Source code for Poisson.solver

"""Unified Jacobi solver for Poisson equation.

This solver handles both sequential and distributed (MPI) execution with a
single interface. Sequential execution is the default, and distributed execution
is enabled by providing decomposition and communicator strategies.
"""

import time

import numpy as np
from dataclasses import asdict
from mpi4py import MPI
from numba import get_num_threads
import mlflow

from .kernels import NumPyKernel, NumbaKernel
from .datastructures import GlobalParams, GlobalMetrics, LocalSeries
from .mpi.communicators import NumpyHaloExchange
from .mpi.decomposition import NoDecomposition


def _get_strategy_name(obj):
    """Extract clean strategy name from object class."""
    if obj is None:
        return "numpy"
    name = obj.__class__.__name__.lower()
    return (
        name.replace("decomposition", "").replace("communicator", "").replace("mpi", "")
    )



[docs]
class JacobiPoisson:
    """Unified Jacobi solver for sequential and distributed execution.

    Parameters
    ----------
    decomposition : DecompositionStrategy, optional
        Domain decomposition strategy. Required for multi-rank execution.
    communicator : CommunicatorStrategy, optional
        Halo exchange communicator. Defaults to NumpyHaloExchange().
    **kwargs
        Solver configuration: N, omega, use_numba, max_iter, tolerance, etc.
    """

    def __init__(self, decomposition=None, communicator=None, **kwargs):
        # MPI setup
        self.comm = MPI.COMM_WORLD
        self.rank = self.comm.Get_rank()
        self.size = self.comm.Get_size()

        # Configuration
        self.config = GlobalParams(**kwargs)
        self.config.numba_threads = get_num_threads()
        self.config.mpi_size = self.size

        # Data structures
        self.timeseries = LocalSeries()
        if self.rank == 0:
            self.results = GlobalMetrics()

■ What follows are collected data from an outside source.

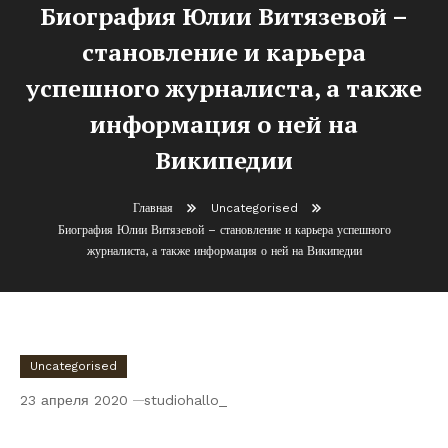
Биография Юлии Витязевой –
становление и карьера
успешного журналиста, а также
информация о ней на
Википедии
Главная
Uncategorised
Биография Юлии Витязевой – становление и карьера успешного
журналиста, а также информация о ней на Википедии
Uncategorised
23 апреля 2020
studiohallo_
Биография Юлии Витязевой –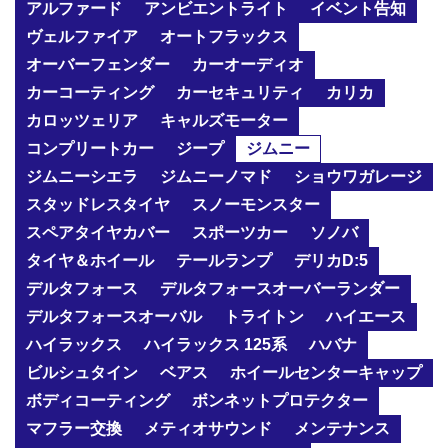
アルファード
アンビエントライト
イベント告知
ヴェルファイア
オートフラックス
オーバーフェンダー
カーオーディオ
カーコーティング
カーセキュリティ
カリカ
カロッツェリア
キャルズモーター
コンプリートカー
ジープ
ジムニー
ジムニーシエラ
ジムニーノマド
ショウワガレージ
スタッドレスタイヤ
スノーモンスター
スペアタイヤカバー
スポーツカー
ソノバ
タイヤ＆ホイール
テールランプ
デリカD:5
デルタフォース
デルタフォースオーバーランダー
デルタフォースオーバル
トライトン
ハイエース
ハイラックス
ハイラックス 125系
ハバナ
ビルシュタイン
ベアス
ホイールセンターキャップ
ボディコーティング
ボンネットプロテクター
マフラー交換
メティオサウンド
メンテナンス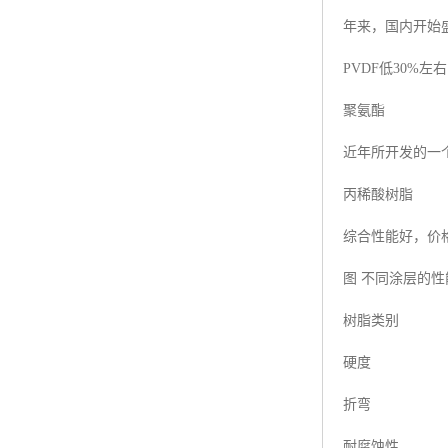
年来，国内开始
PVDF低30%
聚氨酯
近年所开发的一
丙稀酸树脂
综合性能好，价
图 不同涂层的
树脂类别
硬度
折弯
耐腐蚀性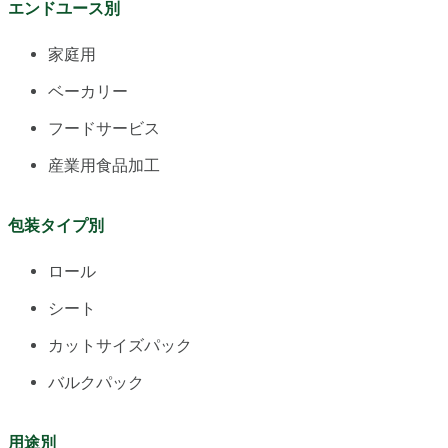
エンドユース別
家庭用
ベーカリー
フードサービス
産業用食品加工
包装タイプ別
ロール
シート
カットサイズパック
バルクパック
用途別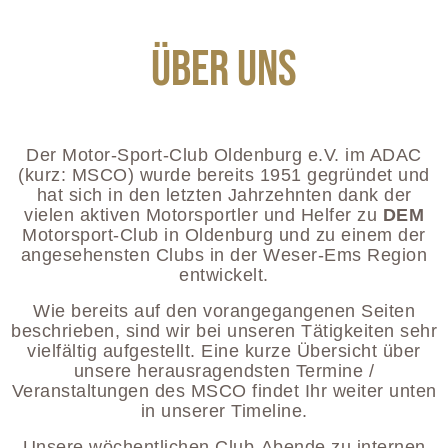
Über uns
Der Motor-Sport-Club Oldenburg e.V. im ADAC
(kurz: MSCO) wurde bereits 1951 gegründet und
hat sich in den letzten Jahrzehnten dank der
vielen aktiven Motorsportler und Helfer zu
DEM
Motorsport-Club in Oldenburg und zu einem der
angesehensten Clubs in der Weser-Ems Region
entwickelt.
Wie bereits auf den vorangegangenen Seiten
beschrieben, sind wir bei unseren Tätigkeiten sehr
vielfältig aufgestellt. Eine kurze Übersicht über
unsere herausragendsten Termine /
Veranstaltungen des MSCO findet Ihr weiter unten
in unserer Timeline.
Unsere wöchentlichen Club-Abende zu internen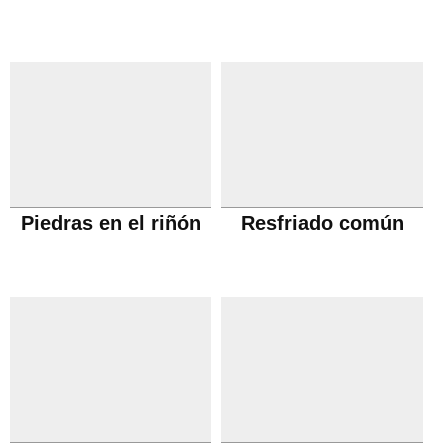
Piedras en el riñón
Resfriado común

        # Kernel selection
        KernelClass = NumbaKernel if self.config.use_numba else NumPyKernel
        self.kernel = KernelClass(
            N=self.config.N,
            omega=self.config.omega,
            numba_threads=self.config.numba_threads if self.config.use_numba else None,
        )

        # Strategy setup
        self._setup_strategies(decomposition, communicator)

        # Initialize arrays
        self.u1_local, self.u2_local, self.f_local = (
            self.decomposition.initialize_local_arrays_distributed(
                self.config.N, self.rank, self.comm
            )
        )

    def _setup_strategies(self, decomposition, communicator):
        """Configure decomposition and communicator strategies."""
        if self.size == 1:
            # Single rank: store names but use NoDecomposition internally
            self.config.decomposition = (
                getattr(decomposition, "strategy", "none") if decomposition else "none"
            )
            self.config.communicator = (
                _get_strategy_name(communicator) if communicator else "none"
            )
            self.decomposition = NoDecomposition()
            self.communicator = communicator or NumpyHaloExchange()
        else:
            if decomposition is None:
                raise ValueError(
                    "Decomposition strategy required for multi-rank execution"
                )
            self.decomposition = decomposition
            self.communicator = communicator or NumpyHaloExchange()
            self.config.decomposition = getattr(decomposition, "strategy", "unknown")
            self.config.communicator = _get_strategy_name(self.communicator)

    # ========================================================================
    # Solve interface
    # ========================================================================


[docs]
    def solve(self):
        """Run Jacobi iteration to solve the Poisson equation."""
        if self.u1_local is None:  # Non-root in sequential mode
            return

        u_final = self._iterate()
        self._gather_solution(u_final)


    def _iterate(self):
        """Execute Jacobi iteration loop."""
        uold, u = self.u1_local, self.u2_local

        # MLflow timing
        mlflow_time = 0.0

        for i in range(self.config.max_iter):
            residual = self._step(uold, u)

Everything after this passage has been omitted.